They had seen what pills did to a man. How they dulled the pain and then dulled the man himself. How suicide walked like a quiet shadow behind their barracks. They had seen in cannabis a flicker of something better—not cure, but comfort.
But alas! The Caucus, as it was called (though neither green nor especially united), received Holloway’s plea as one might receive a draft of vinegar in a chalice of wine. They nodded. They shuffled papers. They sighed. And then they forgot.
🪶 The Act of MORE, and the Doing of Less
The MORE Act of 2025! A parchment so proud it might have lit the entire chamber if burned for heat. It claimed to be reform, yet was curiously short of the substance. For in its many paragraphs—each puffed up like a bureaucrat’s waistcoat—one found only a passing mention of veterans, as though an afterthought had slipped in without a coat.
PTSD, yes. A line here, a phrase there. But nowhere the thunder of real recognition. Nowhere the nod that these men and women are federal patients, deserving not just of sympathy, but of system.
The Act bore no mention of suicide. No compass for the 22 a day who do not survive the peace.

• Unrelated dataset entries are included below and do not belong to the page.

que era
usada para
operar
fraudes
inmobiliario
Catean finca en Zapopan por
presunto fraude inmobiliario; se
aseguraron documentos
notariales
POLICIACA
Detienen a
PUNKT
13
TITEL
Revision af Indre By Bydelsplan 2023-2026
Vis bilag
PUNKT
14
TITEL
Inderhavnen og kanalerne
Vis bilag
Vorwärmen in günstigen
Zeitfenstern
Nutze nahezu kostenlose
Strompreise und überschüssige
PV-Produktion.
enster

No line-item for the redirection of vast sums spent on pills that pacify but do not heal. Not even the courtesy of a plan to study what has already been learned in quiet rooms, in basements, in borrowed gardens.

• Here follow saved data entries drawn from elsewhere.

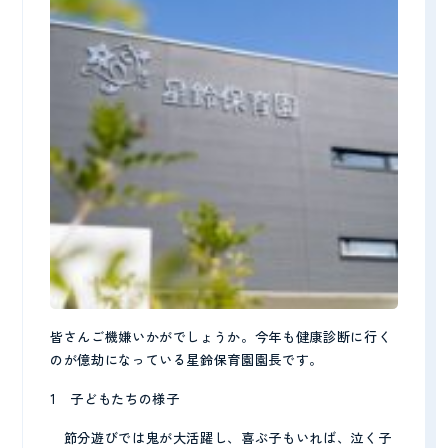
皆さんご機嫌いかがでしょうか。今年も健康診断に行く
のが億劫になっている星鈴保育園園長です。
CONTACT
1 子どもたちの様子
見学予約・お問い合わせ
節分遊びでは鬼が大活躍し、喜ぶ子もいれば、泣く子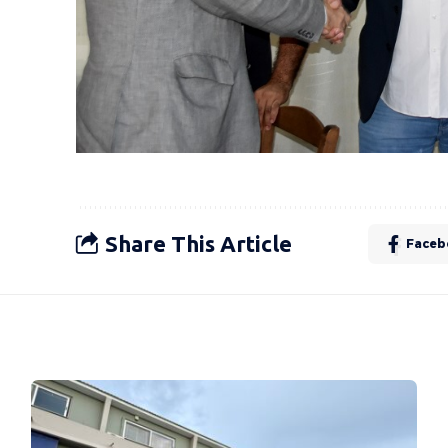
Share This Article
Faceb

🔍 Bureaucracy as Labyrinth, and the IND That Was
Ah, the Compassionate Investigational New Drug program! A title so long it takes two breaths to say, and two decades to see. Since 1976 it had delivered cannabis—legal, yes, and laughably rare—to but a handful of citizens, like relics passed to monks in hiding.
And where, dear reader, is the data? Locked. Forgotten. Buried beneath layers of officialdom, as if truth were a dangerous gas and safety lay in sealing the vault. Sergeant Holloway asked not for miracles, only access. A card. A permit. A recognition that if the government could provide cannabis to a dying man in Florida, it could provide the same to a wounded soldier in Michigan.
But the Act, bold in title and bland in content, offered none of it. No expansion. No reform. Not even a candle lit for those who fought in darkness.
🏚️ Of Posts, Pints, and Possibility
And what of the VFWs, those grand old halls where medals rusted beside beer taps? Sergeant Holloway imagined something new—a place where veterans might gather not to drown sorrow in drink, but to cultivate healing. A compassion center, free of intoxication, rich in understanding. A farmers’ market of medicine. A fellowship of renewal.
But the Act said nothing. It deferred. It deflected. It delegated to the states—those fifty little governments, each with their own peculiarities and prejudices—leaving veterans to wander once more into inconsistency and contradiction.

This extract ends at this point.